My early attempts to translate it invariably introduced a jarring register, out of keeping with the novel. “The Silencer” suggests a gangster’s weapon accessory. “The Silencekeeper” is a name associated with the on-line multiparty battle game called League of Legends. “The Maker of Silence” sounds both awkward and ominous in the wrong ways. “The Man who Remained Silent” does not describe a novel whose central character is consistently rather vociferous about the quiet that he seeks.

The novelist Benjamin Kunkel told me he once tried his hand at translating the first part of El silenciero when he was living in Buenos Aires and bothered by noise. I asked him what ideas he’d had about the title and he told me he’d toyed with “The Silentist,” “The Quiet,” “The Quietor,” and “The Quieting.” These were all good and viable options, though each also had its drawbacks.
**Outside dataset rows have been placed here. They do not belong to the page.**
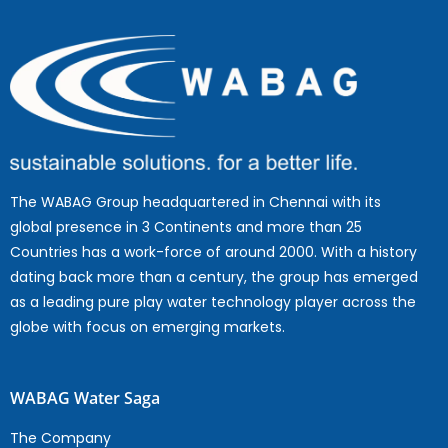
The WABAG Group headquartered in Chennai with its
global presence in 3 Continents and more than 25
Countries has a work-force of around 2000. With a history
dating back more than a century, the group has emerged
as a leading pure play water technology player across the
globe with focus on emerging markets.
WABAG Water Saga
The Company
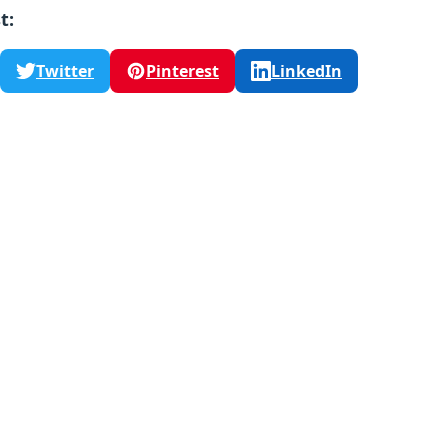
t:
Twitter
Pinterest
LinkedIn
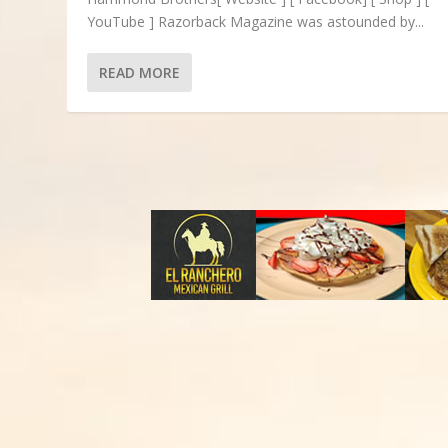
YouTube ] Razorback Magazine was astounded by...
READ MORE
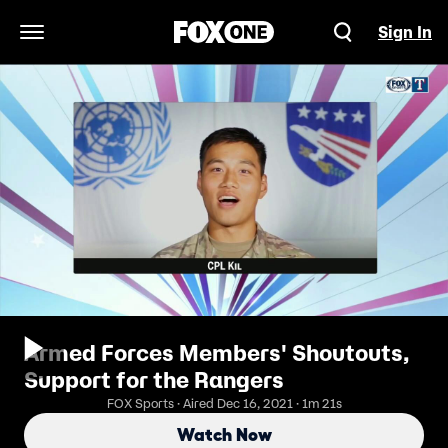
Sign In
Open Navigation Menu
Armed Forces Members' Shoutouts,
Support for the Rangers
FOX Sports · Aired Dec 16, 2021 · 1m 21s
Watch Now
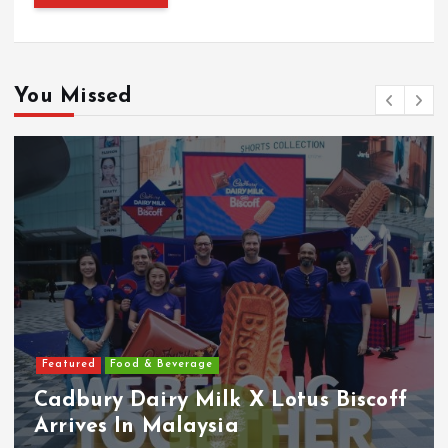
You Missed
Featured
Features
Heineken Malaysia Reports 2Q &
1H FY2026 Results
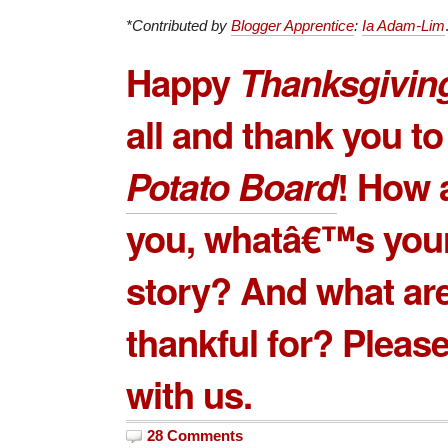
*Contributed by
Blogger Apprentice
:
Ia Adam-Lim
Happy
Thanksgivin
all and thank you to
Potato Board
! How 
you, whatâ€™s your
story? And what ar
thankful for? Please
with us.
28 Comments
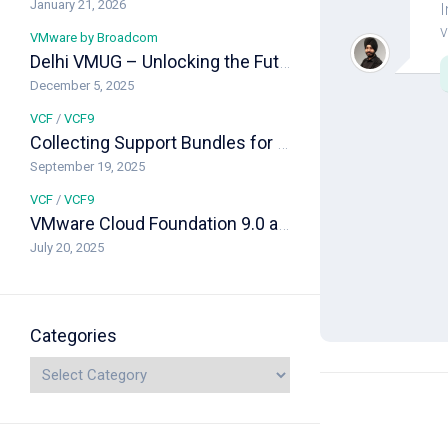
January 21, 2026
I
v
VMware by Broadcom
Delhi VMUG – Unlocking the Future with VCF
December 5, 2025
VCF
/
VCF9
Collecting Support Bundles for Failed VCF Automation and vIDB Installs in Fleet 9.0
September 19, 2025
VCF
/
VCF9
VMware Cloud Foundation 9.0 and VMware vSphere Foundation 9.0 – Feature Comparison & Upgrade Paths
July 20, 2025
Categories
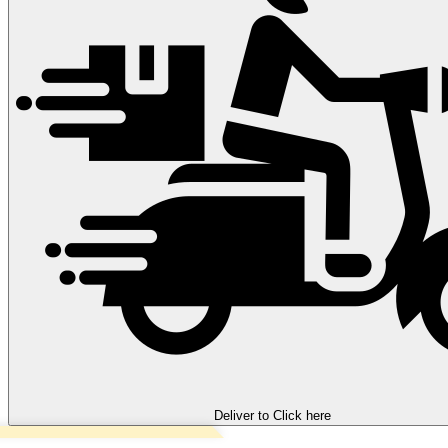
Deliver to
Click here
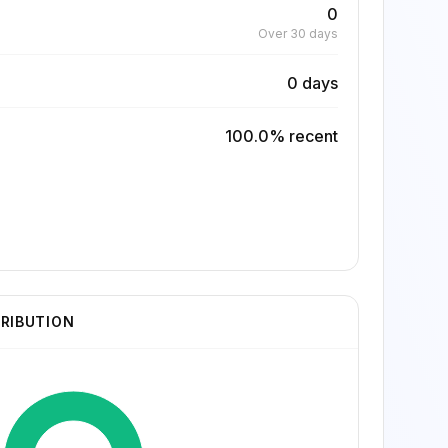
0
Over 30 days
0 days
100.0% recent
TRIBUTION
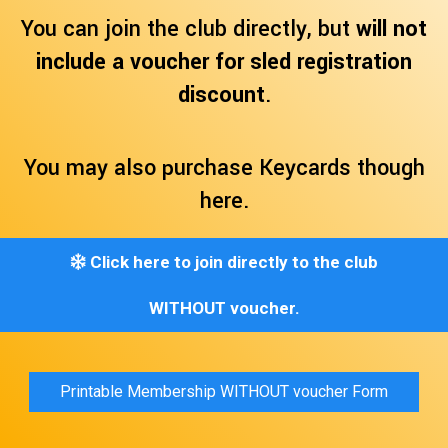
You can join the club directly, but
will not
include a voucher for sled registration
discount
.
You may also purchase Keycards though
here.
Click here to join directly to the club
WITHOUT voucher.
Printable Membership WITHOUT voucher Form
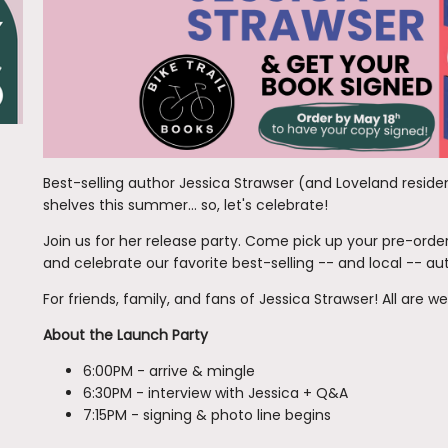
Best-selling author Jessica Strawser (and Loveland resid
shelves this summer... so, let's celebrate!
Join us for her release party. Come pick up your pre-orde
and celebrate our favorite best-selling -- and local -- au
For friends, family, and fans of Jessica Strawser! All are 
About the Launch Party
6:00PM - arrive & mingle
6:30PM - interview with Jessica + Q&A
7:15PM - signing & photo line begins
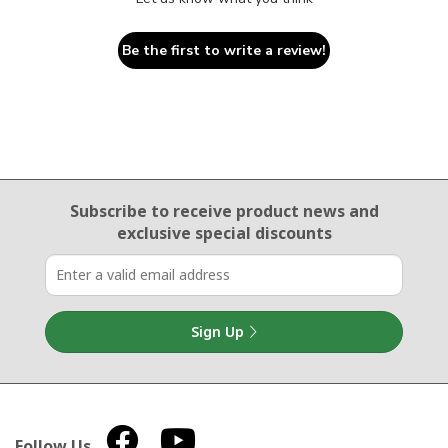
Be the first to write a review!
Email Sign Up
Subscribe to receive product news
and
exclusive special discounts
Sign Up
Follow Us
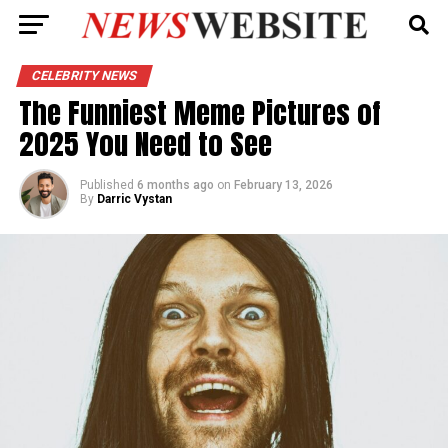
CELEBRITY NEWS
The Funniest Meme Pictures of
2025 You Need to See
Published
6 months ago
on
February 13, 2026
By
Darric Vystan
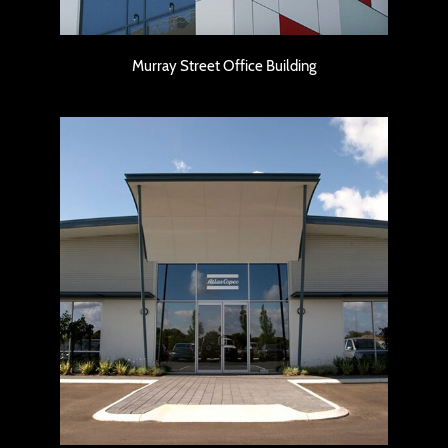
Murray Street Office Building
Atlas Copco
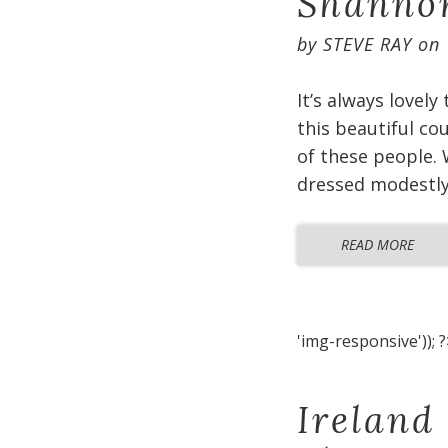
Shannon
by
STEVE RAY
on
It’s always lovely
this beautiful co
of these people. 
dressed modestly 
READ MORE
'img-responsive')); ?
Ireland 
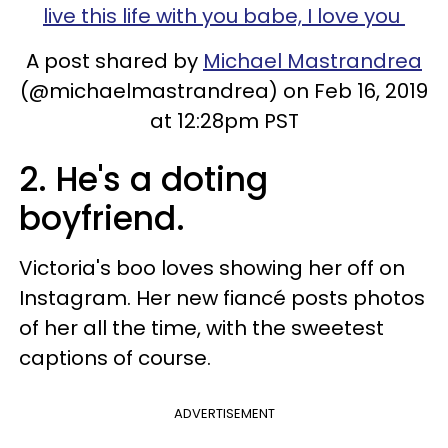
live this life with you babe, I love you
A post shared by
Michael Mastrandrea
(@michaelmastrandrea) on Feb 16, 2019
at 12:28pm PST
2. He's a doting
boyfriend.
Victoria's boo loves showing her off on
Instagram. Her new fiancé posts photos
of her all the time, with the sweetest
captions of course.
ADVERTISEMENT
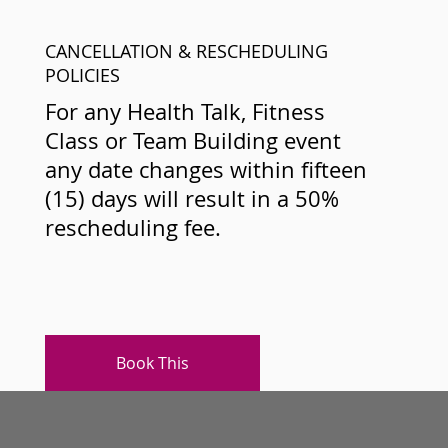
CANCELLATION & RESCHEDULING
POLICIES
For any Health Talk, Fitness
Class or Team Building event
any date changes within fifteen
(15) days will result in a 50%
rescheduling fee.
Book This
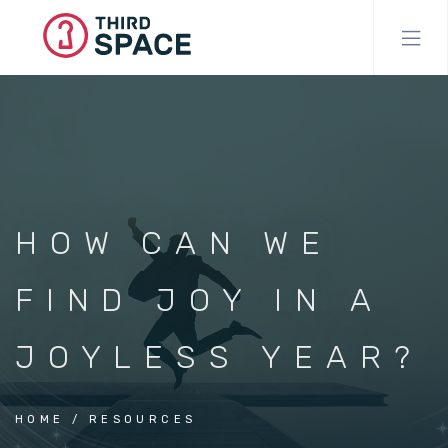
Skip
to
main
content
HOW CAN WE
FIND JOY IN A
JOYLESS YEAR?
HOME
RESOURCES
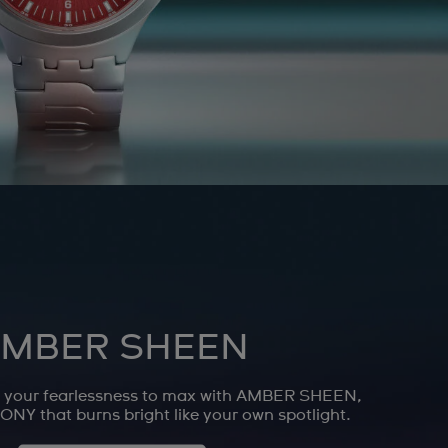
MBER SHEEN
n your fearlessness to max with AMBER SHEEN,
NY that burns bright like your own spotlight.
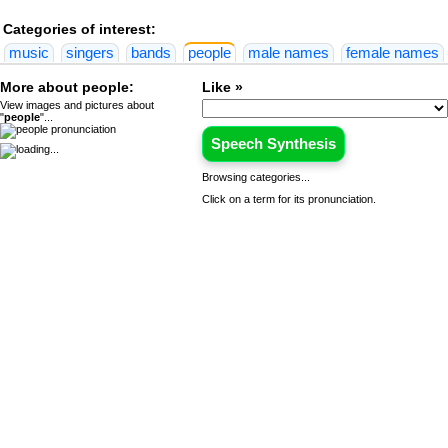
Categories of interest:
music
singers
bands
people
male names
female names
More about people:
Like »
View images and pictures about
"
people
"...
Speech Synthesis
Browsing categories...
Click on a term for its pronunciation.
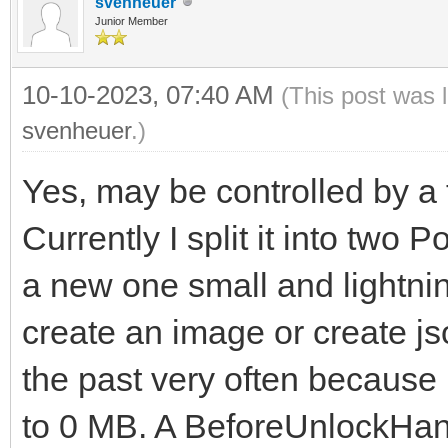
svenheuer
Junior Member
10-10-2023, 07:40 AM
(This post was 
svenheuer
.)
Yes, may be controlled by a t
Currently I split it into two 
a new one small and lightnin
create an image or create js
the past very often becaus
to 0 MB. A BeforeUnlockHand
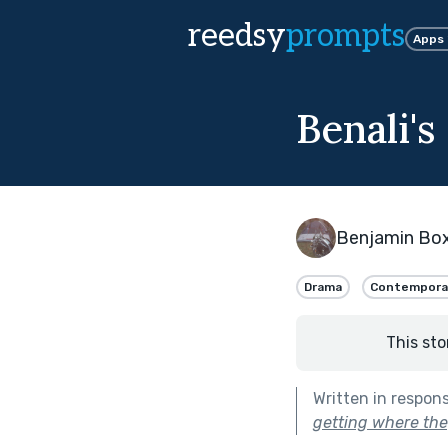
reedsy
prompts
Apps
Benali's
Benjamin Bo
Drama
Contempora
This sto
Written in respon
getting where they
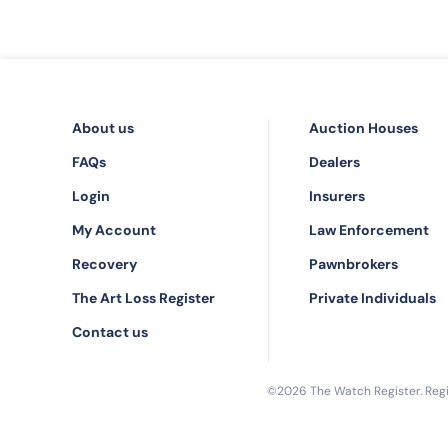
About us
Auction Houses
FAQs
Dealers
Login
Insurers
My Account
Law Enforcement
Recovery
Pawnbrokers
The Art Loss Register
Private Individuals
Contact us
©2026 The Watch Register. Regis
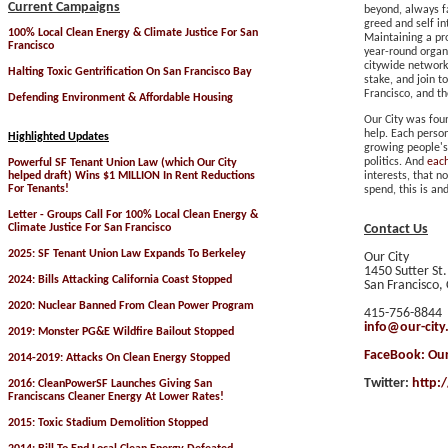
Current Campaigns
beyond, always f
greed and self in
100% Local Clean Energy & Climate Justice For San
Maintaining a pr
Francisco
year-round organi
citywide network
Halting Toxic Gentrification On San Francisco Bay
stake, and join t
Francisco
, and t
Defending Environment & Affordable Housing
Our City was fou
help. Each perso
Highlighted
Updates
growing people'
politics. And
eac
Powerful SF Tenant Union Law (which Our City
helped draft) Wins $1 MILLION In Rent Reductions
interests, that n
For Tenants!
spend, this is an
Letter - Groups Call For 100% Local Clean Energy &
Climate Justice For San Francisco
Contact Us
2025: SF Tenant Union Law Expands To Berkeley
Our City
1450 Sutter St
2024: Bills Attacking California Coast Stopped
San Francisco,
2020: Nuclear Banned From Clean Power Program
415-756-8844
info@our-city
2019: Monster PG&E Wildfire Bailout Stopped
FaceBook:
Our
2014-2019:
Attacks On Clean Energy Stopped
Twitter:
http:
2016: CleanPowerSF Launches Giving San
Franciscans Cleaner Energy At Lower Rates!
2015: Toxic Stadium Demolition Stopped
That conversation sent me back to the dictionaries, for the umpteenth time. This time, finally, I noticed that the Real Academía’s definition for silenciario notes that the term comes from the late Latin silentiarius. That led me to Paulus Silentiarius, a little-known 6th-century Byzantine poet, so dubbed because he served in the court of Emperor Justinian as a “silentiary.” The OED clarified: “One who observes or recommends silence, esp. from religious motives” or “An official whose duty it is to command silence.”

To confirm my hunch that this was right, a 2015 translation of the work of Paul the Silentiary by Graham John Wheeler is titled Sex and the Civil Servant — which sums up a good bit of both Zama and El silenciero (there’s lots of sex in Los suicidas, too, but its narrator isn’t a civil servant, he’s a journalist, like Di Benedetto himself). Most importantly, The Silentiary conveys the strangeness, archaism and quasi-religiousness of the Spanish.

The passage that appears above is the first section of the novel. As I translated, it seemed to describe the situation many of us in the United States have been living through over the past couple of years. A disturbing political noise we at first hoped would pass has instead become unending, an increasingly disruptive source of wretchedness, not allowing us to pay attention to anything but itself, puncturing our lives with shocks.

In Di Benedetto’s case, the disruption in the very fabric of existence that his narrator begins to intuit in this passage can be read as a premonition of what would happen in Argentina about a decade after the novel was written. The very day in 1976 that the military junta took power and the Dirty War began, Antonio Di Benedetto was arrested and imprisoned. Recently declassified documents have revealed that shortly thereafter, the U.S. Secretary of State, Henry Kissinger, gave the junta what it interpreted as a green light for human rights abuse. “If there are things that need to be done, you should do them quickly,” Kissinger wrote to the country’s foreign minister, Admiral Cesar Guzzetti. Antonio Di Benedetto, a cultural journalist of conservative bent, was, for reasons no one understands, viewed as one of the “things that need to be done.” He was imprisoned for eighteen months, tortured, and subjected to four mock executions. By a miracle he survived, unlike so many others, and went into exile in Spain immediately after his release.